According to the IFFN (2002) the ecological and socio-economic consequences of wild land fires in India include -

• Loss of timber, loss of bio-diversity, loss of wildlife habitat, global warming, soil erosion, loss of fuelwood and fodder, damage to water and other natural resources, loss of natural regeneration. Estimated average tangible annual loss due to forest fires in country is Rs.440 crore (US$ 100 millions approximately).
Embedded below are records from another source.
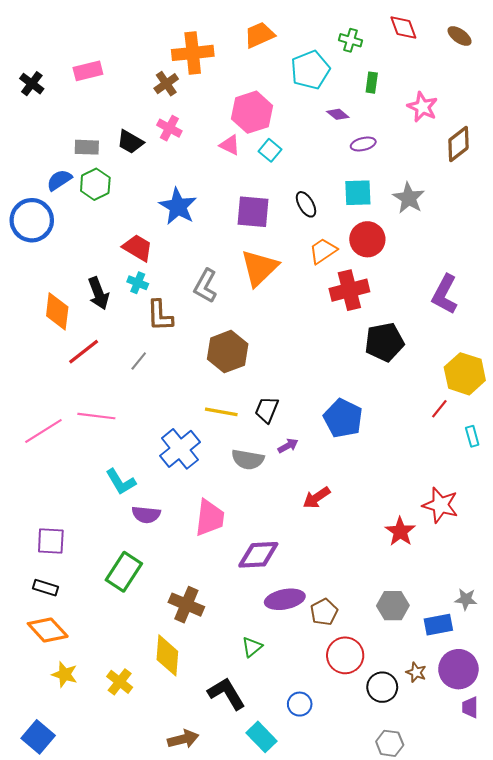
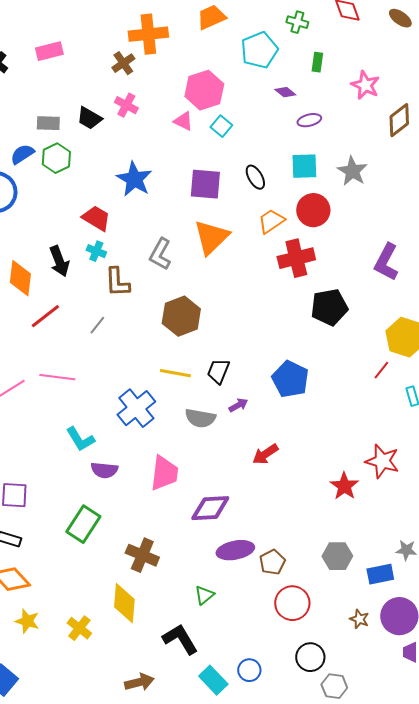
black circle: (382, 687) -> (310, 657), moved
blue circle: (300, 704) -> (249, 670), moved

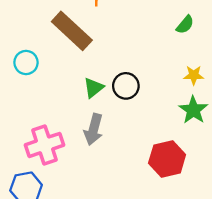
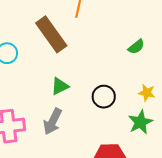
green semicircle: (185, 25) -> (136, 47), moved
black circle: (126, 86) -> (104, 97), moved

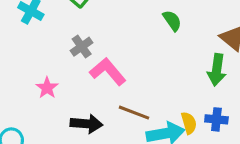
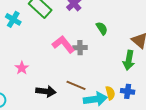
gray cross: (82, 47) -> (80, 48), moved, turned 32
pink L-shape: (108, 72) -> (63, 44), moved

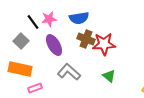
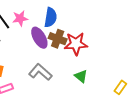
blue semicircle: (79, 18) -> (51, 17), turned -72
purple ellipse: (54, 45) -> (39, 38), moved

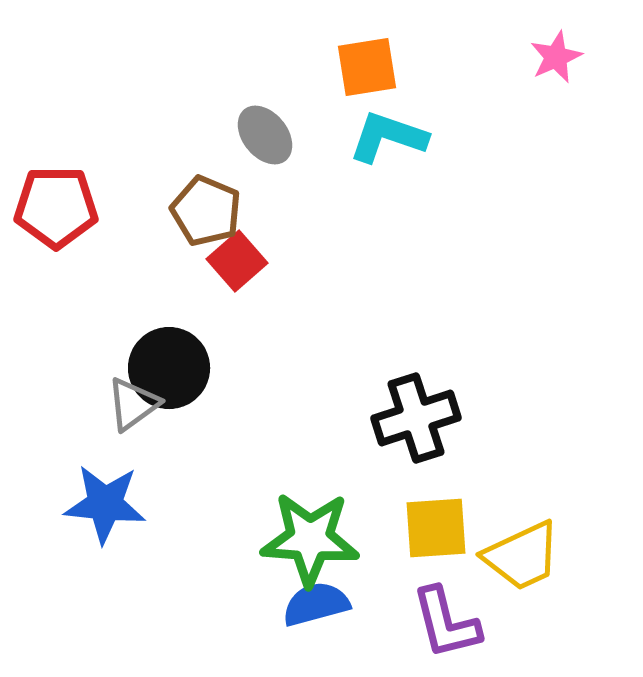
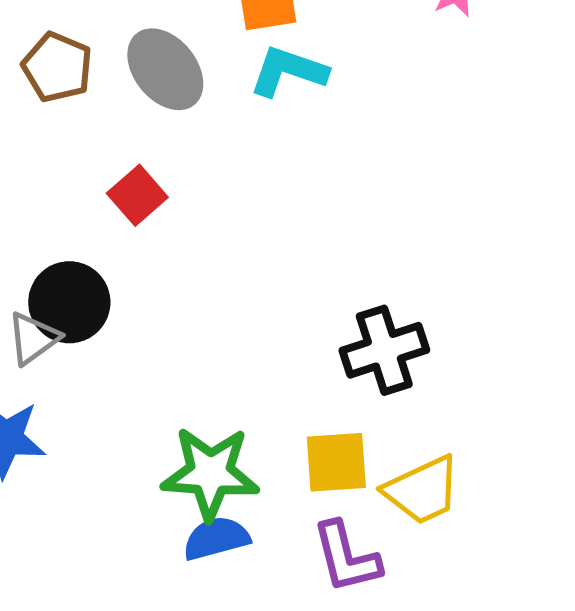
gray ellipse: (265, 135) -> (165, 69), size x1.4
brown pentagon: (206, 211) -> (57, 67), moved
black cross: (416, 418) -> (384, 350), moved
• The vulnerability of the Indian forests to fire varies from place to place depending upon the type of vegetation and the climate. The coniferous forest in the Himalayan region comprising of fir (Abies spp.), spruce (Picea smithiana), Cedrus deodara, Pinus roxburghii and Pinus wallichiana etc. is very prone to fire. Every year there are one or two major incidences of forest fire in this region. The other parts of the country dominated by deciduous forests are also damaged by fire (see Table 1).

Various regions of the country have different normal and peak fire seasons, which normally vary from January to June. In the plains of northern and central India, most of the forest fires occur between February and June. In the hills of northern India fire season starts later and most of the fires are reported between April and June. In the southern part of the country, fire season extends from January to May. In the Himalayan region, fires are common in May and June.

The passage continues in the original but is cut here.